How many images can fit in a TIFF file?

Posted by Steve Eddins, September 16, 2007

15 views (last 30 days) | 0 Likes | 51 comments

Note added July 30, 2008: See this post for an update.

In a comment on my R2007b post last week, Vincent wanted to know why imread and imwrite are slow when dealing with TIFF files containing tens of thousands of images. We have been hearing from other customers recently about the need to work with such TIFF files.

TIFF files can store an unlimited number of separate images. Each image has an IFD, or Image File Directory, that records where that image's data and metadata is stored in the file. The interesting thing is that the image data and the IFDs can be stored anywhere in the file, in any order. The first few bytes of the file tell you the location of the first image's IFD. The first image's IFD tells you the location of the 2nd IFD, and so on, in the fashion of a linked list.

So to find the k-th IFD, you have to find and read the 1st IFD, then the 2nd, all the way up to the (k-1)-st IFD.

When you call imread to read in the k-th image, the function only returns the image data. It does not return any information about the IFD locations. That means that when you call imread again to read in the (k+1)-st image, it has to start over, finding and reading all the IFDs from the first one.

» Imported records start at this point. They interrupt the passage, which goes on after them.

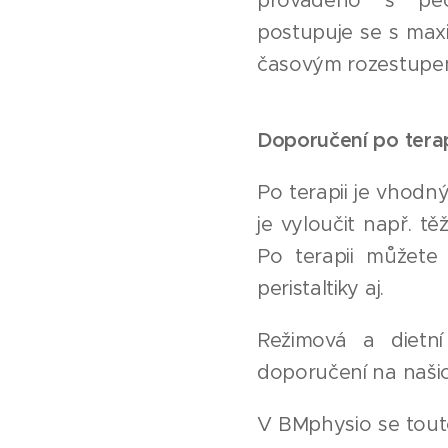
prováděno s pé
postupuje se s maxim
časovým rozestupem 
Doporučení po terap
Po terapii je vhodný
je vyloučit např. tě
Po terapii můžete
peristaltiky aj.
Režimová a dietní
doporučení na naši
V BMphysio se touto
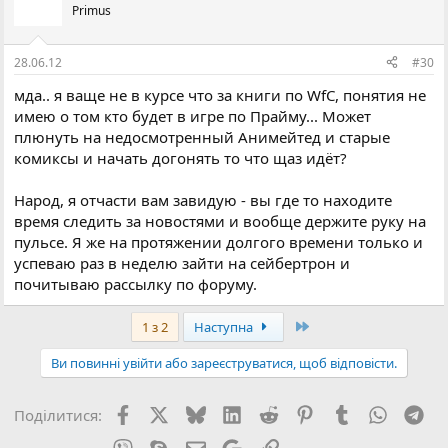
Primus
28.06.12
#30
мда.. я ваще не в курсе что за книги по WfC, понятия не
имею о том кто будет в игре по Прайму... Может
плюнуть на недосмотренный Анимейтед и старые
комиксы и начать догонять то что щаз идёт?
Народ, я отчасти вам завидую - вы где то находите
время следить за новостями и вообще держите руку на
пульсе. Я же на протяжении долгого времени только и
успеваю раз в неделю зайти на сейбертрон и
почитываю рассылку по форуму.
Останній
1 з 2
Наступна
Ви повинні увійти або зареєструватися, щоб відповісти.
Facebook
X (Twitter)
Bluesky
LinkedIn
Reddit
Pinterest
Tumblr
WhatsA
Tel
Поділитися:
Viber
Skype
E-mail
Google
Посилання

Unfortunately, this scheme doesn't scale well (it's order N²), so it can be slow to read tens of thousands of images from the same file.

There's a similar problem with imwrite. When using the 'WriteMode','append' option, imwrite is designed to append a new image to an existing, complete, valid TIFF file. The file may have been written in another session of MATLAB, or by another application completely. To append correctly, you have to find the last IFD, which unfortunately means that you have to search through all the IFDs. Each call to imwrite can't take advantage of what the previous calls learned about where the IFDs are.

I believe that improving performance for this kind of TIFF work flow requires new syntax designs, or possibly new functions. To help us prioritize and then design such work well, we'd like to hear more about your work flow that involves such TIFF files. Where do they come from? Why are you using TIFF and not some other format? Do you need to read them, create them, or both? Do you know before you begin writing how many images you'll be adding to the file? Do you need the output file to be a valid TIFF file after every step, or can you tolerate a final "close" operation? Do you continue adding images to the file in subsequent MATLAB sessions? I've seen a tool that takes a directory full of single-image TIFF files and merges them quickly into a multipage TIFF file. Would something like that be helpful to you?

Put your feedback here, and thanks for taking the time.